▶ **Your objective**
Copy each line of the records that holds the string "Elementary".

[Stored items]
==========
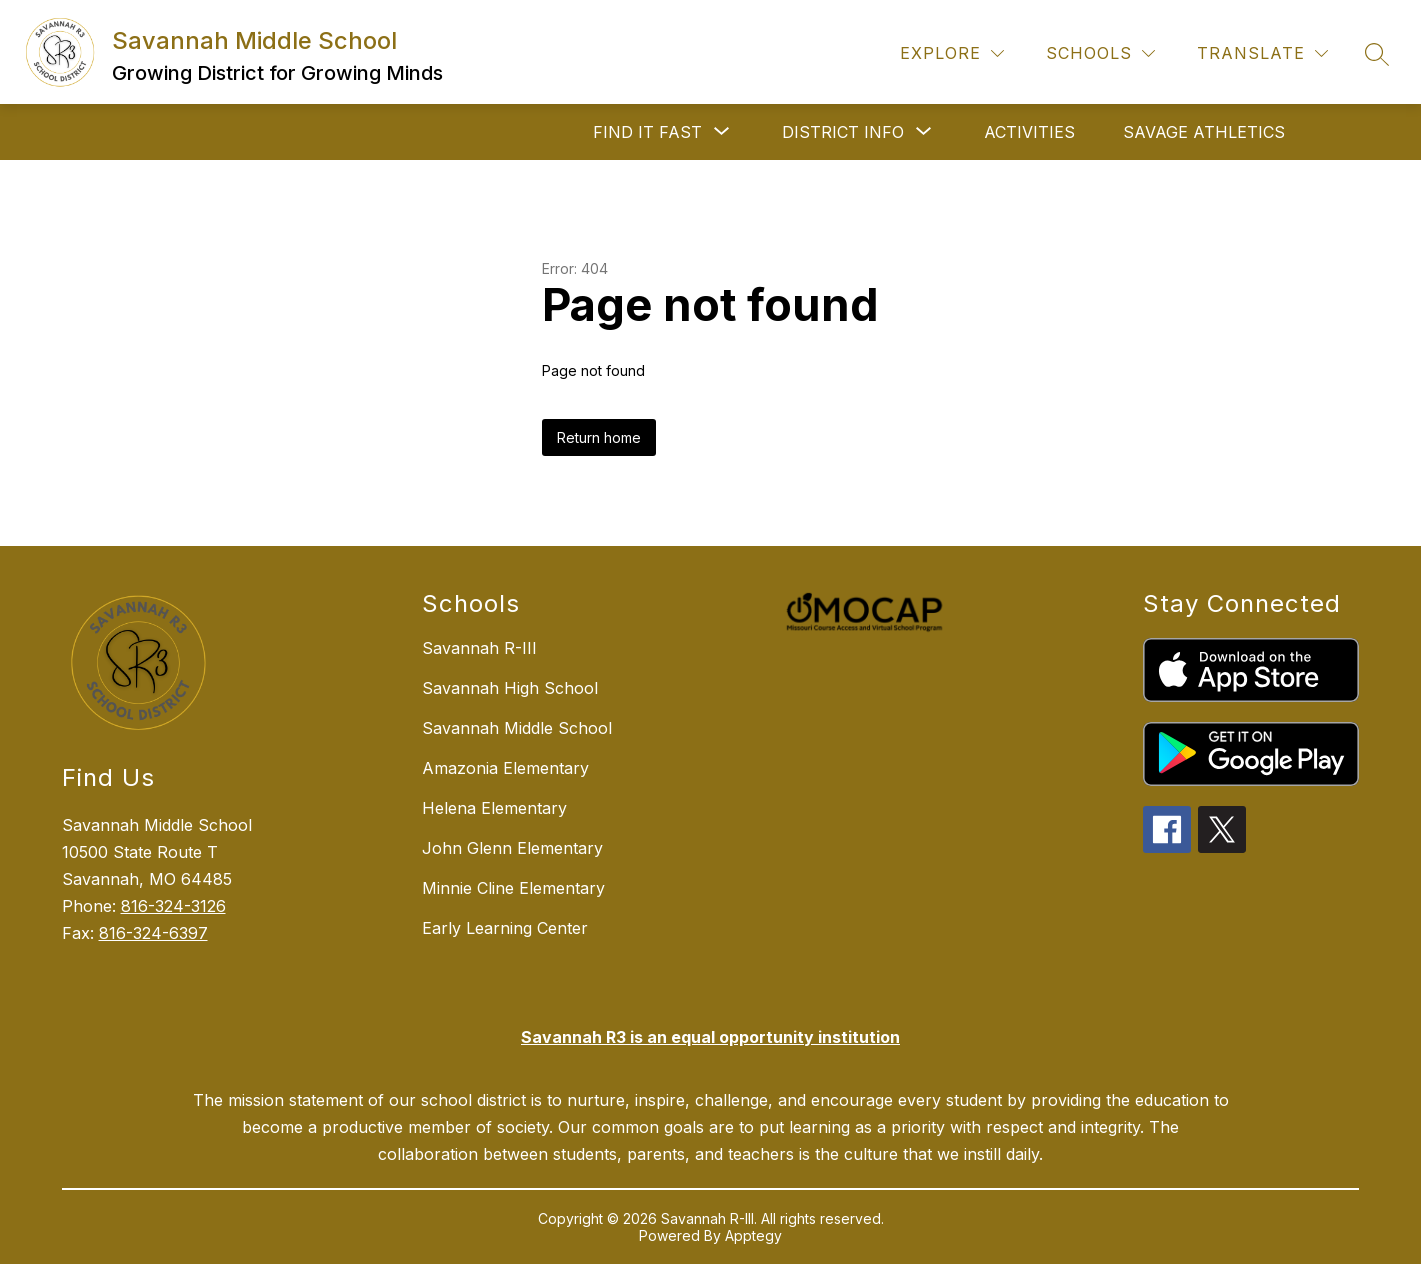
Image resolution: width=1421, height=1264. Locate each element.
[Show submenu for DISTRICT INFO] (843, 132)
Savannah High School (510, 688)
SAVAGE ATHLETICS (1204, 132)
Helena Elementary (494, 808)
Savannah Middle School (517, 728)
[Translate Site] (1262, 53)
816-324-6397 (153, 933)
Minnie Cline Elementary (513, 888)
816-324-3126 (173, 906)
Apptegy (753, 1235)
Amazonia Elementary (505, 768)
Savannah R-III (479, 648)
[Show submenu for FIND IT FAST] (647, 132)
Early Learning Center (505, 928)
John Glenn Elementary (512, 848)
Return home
==========
▶ **Solution**
Helena Elementary (494, 808)
Minnie Cline Elementary (513, 888)
Amazonia Elementary (505, 768)
John Glenn Elementary (512, 848)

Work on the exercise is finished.